[v2,net-next,0/2] split BPF out of core networking

From: Chema Gonzalez

On Tue, Jun 3, 2014 at 2:40 PM, Chema Gonzalez <chema@google.com> wrote:
> First of all, and just to join the crowd, kernel/bpf/ FTW.
>
> Now, I have some suggestions about eBPF. IMO classic BPF is an ISA
> oriented to filter (meaning returning a single integer that states how
> many bytes of the packet must be captured) packets (e.g. consider the
> 6 load modes, where 3 provide access the packet -- abs, ind, msh --,
> one to an skb field -- len--, the 5th one to the memory itself -- mem
> --, and the 6th is an immediate set mode --imm-- ) that has been used
> in other environments (seccomp, tracing, etc.) by (a) extending the
> idea of a "packet" into a "buffer", and (b) adding ancillary loads.
>
> eBPF should be a generic ISA that can be used by many environments,
> including those served today by classic BPF. IMO, we should get a
> nicely-defined ISA (MIPS anyone?) and check what should go into eBPF
> and what should not.

Model eBPF based on MIPS ISA? Ouch.
That would be one ugly ISA that is not JITable on x64.

eBPF ISA wasn't invented overnight.

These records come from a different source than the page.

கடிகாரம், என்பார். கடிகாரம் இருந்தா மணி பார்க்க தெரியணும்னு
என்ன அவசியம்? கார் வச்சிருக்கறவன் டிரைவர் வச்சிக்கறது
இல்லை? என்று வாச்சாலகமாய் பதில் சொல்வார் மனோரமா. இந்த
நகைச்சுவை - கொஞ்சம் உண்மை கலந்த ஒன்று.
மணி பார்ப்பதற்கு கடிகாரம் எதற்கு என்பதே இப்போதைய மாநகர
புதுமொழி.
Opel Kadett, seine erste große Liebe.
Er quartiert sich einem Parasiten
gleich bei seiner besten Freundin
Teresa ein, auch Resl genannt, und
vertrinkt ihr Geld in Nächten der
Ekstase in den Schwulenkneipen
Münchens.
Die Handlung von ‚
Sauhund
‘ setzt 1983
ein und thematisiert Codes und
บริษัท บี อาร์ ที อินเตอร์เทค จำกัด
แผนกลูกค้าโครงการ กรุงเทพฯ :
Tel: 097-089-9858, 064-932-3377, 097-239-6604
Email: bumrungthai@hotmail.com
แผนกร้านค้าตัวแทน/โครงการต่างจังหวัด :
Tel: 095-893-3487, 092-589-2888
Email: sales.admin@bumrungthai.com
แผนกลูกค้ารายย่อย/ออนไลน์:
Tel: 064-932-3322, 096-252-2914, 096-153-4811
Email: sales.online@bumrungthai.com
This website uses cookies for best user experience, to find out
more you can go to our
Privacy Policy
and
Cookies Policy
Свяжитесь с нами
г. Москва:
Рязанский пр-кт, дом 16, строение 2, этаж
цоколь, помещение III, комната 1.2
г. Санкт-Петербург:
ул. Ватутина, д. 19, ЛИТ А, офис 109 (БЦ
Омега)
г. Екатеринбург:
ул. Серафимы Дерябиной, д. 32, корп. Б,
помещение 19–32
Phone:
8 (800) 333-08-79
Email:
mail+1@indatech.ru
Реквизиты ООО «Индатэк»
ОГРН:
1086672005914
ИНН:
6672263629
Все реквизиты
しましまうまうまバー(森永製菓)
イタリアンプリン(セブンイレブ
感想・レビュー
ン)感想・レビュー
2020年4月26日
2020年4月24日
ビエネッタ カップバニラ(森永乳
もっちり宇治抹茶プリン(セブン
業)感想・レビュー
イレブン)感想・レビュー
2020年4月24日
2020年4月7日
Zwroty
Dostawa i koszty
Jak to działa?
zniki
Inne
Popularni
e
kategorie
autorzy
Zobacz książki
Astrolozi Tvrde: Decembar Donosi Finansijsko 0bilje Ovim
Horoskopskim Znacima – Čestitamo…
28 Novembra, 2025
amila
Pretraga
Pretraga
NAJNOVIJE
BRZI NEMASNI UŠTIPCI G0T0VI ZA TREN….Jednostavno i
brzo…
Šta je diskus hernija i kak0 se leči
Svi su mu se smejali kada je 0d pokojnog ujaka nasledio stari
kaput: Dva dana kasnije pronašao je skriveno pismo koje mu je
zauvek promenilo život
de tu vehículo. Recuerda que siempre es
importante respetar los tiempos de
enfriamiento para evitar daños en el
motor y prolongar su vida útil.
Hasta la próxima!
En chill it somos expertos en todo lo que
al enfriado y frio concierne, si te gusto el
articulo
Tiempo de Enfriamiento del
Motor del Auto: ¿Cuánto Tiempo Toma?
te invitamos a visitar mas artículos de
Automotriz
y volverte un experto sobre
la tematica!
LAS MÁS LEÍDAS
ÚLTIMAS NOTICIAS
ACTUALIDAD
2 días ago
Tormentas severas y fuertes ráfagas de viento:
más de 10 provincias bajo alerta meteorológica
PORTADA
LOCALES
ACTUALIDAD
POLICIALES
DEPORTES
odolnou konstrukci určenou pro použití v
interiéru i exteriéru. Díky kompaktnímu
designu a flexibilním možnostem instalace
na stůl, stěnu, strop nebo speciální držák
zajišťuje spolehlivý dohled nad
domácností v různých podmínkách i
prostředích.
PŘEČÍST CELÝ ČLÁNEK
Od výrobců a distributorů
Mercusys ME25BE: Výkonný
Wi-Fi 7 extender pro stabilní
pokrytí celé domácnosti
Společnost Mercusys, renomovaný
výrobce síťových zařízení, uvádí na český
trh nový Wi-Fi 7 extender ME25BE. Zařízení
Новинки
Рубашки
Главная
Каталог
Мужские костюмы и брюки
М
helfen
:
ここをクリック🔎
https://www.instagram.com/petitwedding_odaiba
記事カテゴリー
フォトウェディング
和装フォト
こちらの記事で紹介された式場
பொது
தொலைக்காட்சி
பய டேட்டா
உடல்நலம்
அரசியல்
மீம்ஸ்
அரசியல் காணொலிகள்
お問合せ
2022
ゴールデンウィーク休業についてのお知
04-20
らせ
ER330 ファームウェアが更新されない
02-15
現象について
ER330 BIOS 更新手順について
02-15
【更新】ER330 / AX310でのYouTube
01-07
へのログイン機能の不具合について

It was a gigantic effort that
took a lot of time to narrow down x64 into _verifiable_ ISA.
I had to take into account arm64, mips64, sparcv9 architectures too.
Of course, minor things can be improved here or there.
Ugliness of ISA hits compiler writers first. I've seen many
times how cpu designers add new instructions only to be told
by compiler guys that they just wasted silicon.
Fact that llvm/gcc compile C into eBPF is the strongest
statement that eBPF ISA is 99.9% complete.
New instructions may or may not make sense.
Let's examine your proposal:

> - 1. we should considering separating the eBPF ISA farther from classic BPF
>   - eBPF still uses a_reg and x_reg as the names of the 2 op
> registers. This is very confusing, especially when dealing with
> translated filters that do move data between A and X. I've had a_reg
> being X, and x_reg being A. We should rename them d_reg and s_reg.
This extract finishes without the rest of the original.